The program is an unfunded mandate, which means that a small portion of people’s utility bills goes to fund the effort.
“The people fund the program,” Twite said.
Encouraging energy conservation does have its benefits, however, Twite added.
“If we don’t do this now, our children and grandchildren won’t have resources,” he said. “The ‘greenest’ energy is the energy we don’t use.”
For the last 20 years, Twite has served as construction coordinator and project manager for several nationwide commercial construction firms and developers.
He graduated from Northern Illinois University with a bachelor of science degree in geology, and is currently pursuing a post graduate degree in geography and geo-spatial information (GIS) technology from the University of St. Thomas.
Twite has lived in Minnesota since 1987, and his current home is in Minnetonka with his wife, Mary.
As the newest Delano Utility Commission member, resident Joe Johnson is happy to serve the citizens of his community.
“I want to make a difference in the city,” he said.
Johnson was appointed in January, taking the place of Sam Nelson, who passed away in October. He will finish the rest of Nelson’s term, which ends in December. Johnson then hopes to be reappointed for a full three-year term.
As a commissioner, Johnson is excited to help guide DMU in a direction that will benefit citizens long into the future.
“My goal is to help Delano be successful for the next 25 years,” he said.
The next few years will provide new, interesting challenges for utilities in Delano, he added. There are many sustainable energy initiatives from the state and federal government that DMU will need to implement.
“As a smaller utility, we need to be able to adapt to energy-efficiency standards while maintaining a low-cost for our residents,” Johnson said.
The DMU commission meets the third Monday of each month at 7 p.m. at city hall council chambers.
“We discuss policy and rates,” Johnson said. “The meetings are public, so anyone can attend.”
So far, Johnson said he has learned a lot from the meetings.
“I’m understanding how utilities operate,” he said. “We’re here to consistently provide residents with their water and power needs at a low rate,”
Before joining the utility commission, Johnson said he didn’t have specific utility experience, but he does have a business and legal background.
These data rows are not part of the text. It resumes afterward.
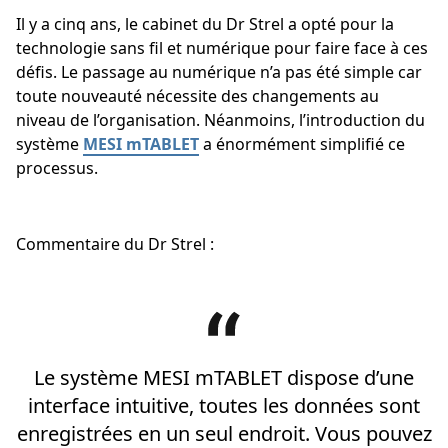
Il y a cinq ans, le cabinet du Dr Strel a opté pour la
technologie sans fil et numérique pour faire face à ces
défis. Le passage au numérique n’a pas été simple car
toute nouveauté nécessite des changements au
niveau de l’organisation. Néanmoins, l’introduction du
système
MESI mTABLET
a énormément simplifié ce
processus.
Commentaire du Dr Strel :
Le système MESI mTABLET dispose d’une
interface intuitive, toutes les données sont
enregistrées en un seul endroit. Vous pouvez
Johnson works in downtown Minneapolis as a buyer for Target. He is also an attorney, but is not currently practicing.
Originally, when Johnson decided to get involved in public service for the City of Delano, he applied to be on the strategic planning commission.
“After I came to the interview, they decided my skill set was better aligned with utilities,” he said.
Johnson moved to Delano with his wife, Jessica, in 2007. They have a 1-and-a-half-year-old son named Thomas.
Johnson said he hopes community members will come to him if they have questions or concerns about DMU.
“We’d encourage people not to hesitate to reach out to us,” he said. “We’d like them to let us know what they like, and what we can do better, so that we can better understand their needs.”